Thursday, 14 August 2014

Have A3 boarding pass, will travel

Mrs O and I are off for a long weekend in southern Spain tomorrow.  We're doing a greatest-hits tour of the places we know well - Jerez and Cadiz.  I adore Andalusia; it's so vital and so brutal.  We've never been there this early in the year, and it's going to be bastard-hot.

We normally head down to Al-Andalus in late September at the earliest.  Even then it's generally scorching.  I've a photo from Jerez of one of those giant thermometers you get outside pharmacies (pharmacists, why?).  It reads 39 degrees.  So presumably in August it's like sitting in an inglenook fireplace whilst dressed like a Norwegian trawler man.  Oh, well, the hotel has a pool, and Cadiz is on the Atlantic, so what's the worst that can happen to a pasty London Irish weed, comme moi?
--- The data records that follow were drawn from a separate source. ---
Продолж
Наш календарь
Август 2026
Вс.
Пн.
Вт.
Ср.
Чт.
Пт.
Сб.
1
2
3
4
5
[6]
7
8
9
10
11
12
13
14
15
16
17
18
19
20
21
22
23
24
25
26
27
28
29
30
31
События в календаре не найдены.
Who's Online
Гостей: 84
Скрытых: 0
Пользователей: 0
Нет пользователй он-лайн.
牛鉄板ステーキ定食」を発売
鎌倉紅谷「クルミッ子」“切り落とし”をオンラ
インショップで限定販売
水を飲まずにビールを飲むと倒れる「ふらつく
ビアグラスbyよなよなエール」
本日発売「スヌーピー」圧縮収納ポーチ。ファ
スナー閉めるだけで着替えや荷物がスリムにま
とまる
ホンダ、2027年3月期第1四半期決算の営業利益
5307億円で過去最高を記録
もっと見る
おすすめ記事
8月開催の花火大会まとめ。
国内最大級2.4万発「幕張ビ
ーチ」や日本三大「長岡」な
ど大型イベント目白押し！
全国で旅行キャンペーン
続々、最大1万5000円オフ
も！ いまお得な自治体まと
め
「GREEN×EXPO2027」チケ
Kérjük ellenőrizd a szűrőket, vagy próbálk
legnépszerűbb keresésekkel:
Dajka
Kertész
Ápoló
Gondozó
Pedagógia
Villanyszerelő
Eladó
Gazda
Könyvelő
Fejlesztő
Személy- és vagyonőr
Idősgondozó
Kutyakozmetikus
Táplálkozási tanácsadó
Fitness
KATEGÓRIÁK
The greatest pleasure on Earth has to be cowering from the relentless heat of an Andalusian day until the sun begins its descent and then heading off to a sheltered bar somewhere that has a view of the sea or a river and sipping a freezing-cold fino sherry.  The astringent quality slakes the thirst no nothing else I've ever quaffed.  Suddenly, the limbs lighten and the brain springs back into life for a few hours.  Colours appear more vivid and you just want to embrace life.  Necking Guinness whilst listening to sean nos in a dark pub in the west of Ireland is fantastic, but it doesn't get close to this.  Nosirree.